A very middle-class kind of shame – How the UK middle class cringes at it’s label

You are currently viewing A very middle-class kind of shame – How the UK middle class cringes at it’s label

Words: Aleeza Siddiq  (she/her)

Is there a legacy to class? Are we hiding behind our labouring ancestors to hide from the shame of privilege?

A few months ago, we all joined a symphony of scoffs and sneers at Victoria Beckham (ironically dubbed as posh spice) and her claim to having grown up ‘‘very, very working class’, despite being driven in a Rolls Royce to her school in Hertfordshire. This one instance, despite being a moment in reality TV, may reflect a wider phenomenon in British Culture. A phenomenon in identity politics which relates to the misrepresentation of one’s positions in the British class system. Can we Britons be trusted to correctly identify our socio-economic positions?

 LSE sociology’s Sam Friedman conducted research into this phenomenon in which Middle-class workers self-identifying as ‘working-class. This British Social Attitudes Survey saw that 47% of Britons in positions of management and middle-class professions identified as working class. A quarter of these individuals interestingly also came from Middle-class backgrounds, relating to their parents’ professions. Interestingly, a large chunk of these middle-class individuals could correctly identify their ancestors as working-class, introducing what Friedman called the ‘grandparent effect’. He states that this ‘deflects attention away from the structural privileges’ through an inaccurate self-framing as working class because their familial background may be in working class professions or culture. Yes, a privately educated high paid individual’s Great-Great Grandparents may have been labourers, but does this mean they get to inherit that subjugation?

One reason for this phenomenon may be, that British class system has roots in nobility and monarchy. Just as one may inherit a crown or lordship it seems that one may also feel an urge to inherit the title ‘working class’. Anthropologist ‘Kate Fox stated in that ‘Class in England has nothing to do with money, and very little to do with occupation,’. Suggesting that, in Britain, class systems relate less to salary and more to cultural factors, such as accents, cultural practices and background.

 This Multiplicity complicates the boundaries of class distinction, allowing for those belonging to well payed professions to paint themselves as victims of the class struggle in a strange act of glorification.

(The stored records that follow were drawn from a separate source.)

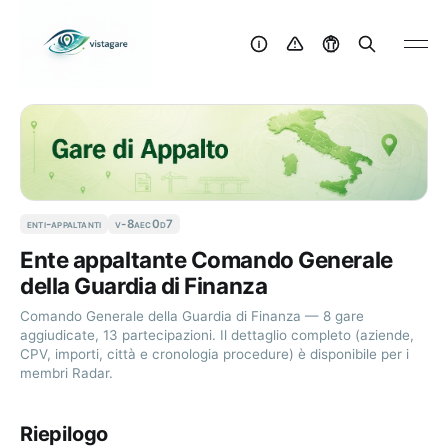
enti-appaltanti
v-8aec0d7
Ente appaltante Comando Generale
della Guardia di Finanza
Comando Generale della Guardia di Finanza — 8 gare
aggiudicate, 13 partecipazioni. Il dettaglio completo (aziende,
CPV, importi, città e cronologia procedure) è disponibile per i
membri Radar.
Riepilogo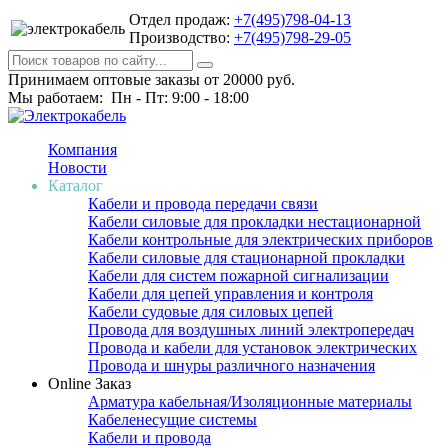
Отдел продаж:
+7(495)798-04-13
Производство:
+7(495)798-29-05
Принимаем оптовые заказы от 20000 руб.
Мы работаем: Пн - Пт: 9:00 - 18:00
Компания
Новости
Каталог
Кабели и провода передачи связи
Кабели силовые для прокладки нестационарной
Кабели контрольные для электрических приборов
Кабели силовые для стационарной прокладки
Кабели для систем пожарной сигнализации
Кабели для цепей управления и контроля
Кабели судовые для силовых цепей
Провода для воздушных линий электропередач
Провода и кабели для установок электрических
Провода и шнуры различного назначения
Online Заказ
Арматура кабельная/Изоляционные материалы
Кабеленесущие системы
Кабели и провода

We all know a private school student decked head-to toe in charity shop clothing, who uses MLE words like ‘peak’ and ‘blem’. Which may be innocent, but the issue lies when that de-gentrified demeaner is coupled with a refusal to acknowledge privilege.

 Misrepresentation relating to poverty makes it increasingly difficult to dismantle systemic issues in education or health care where ‘real’ working-class people suffer. Solidarity lies in introspection. There must be acknowledgement of privilege despite the shame one may feel at being middle-class in the wake of social injustice or the cost-of-living crisis. No one wants to be associated with the shame of privilege, there’s a dirtiness and impurity in phraseology like ‘filthy rich’ but we must swallow our pride, look within ourselves and all our ugly entitlement. Only then can we move towards social reform of economic systemic inequalities.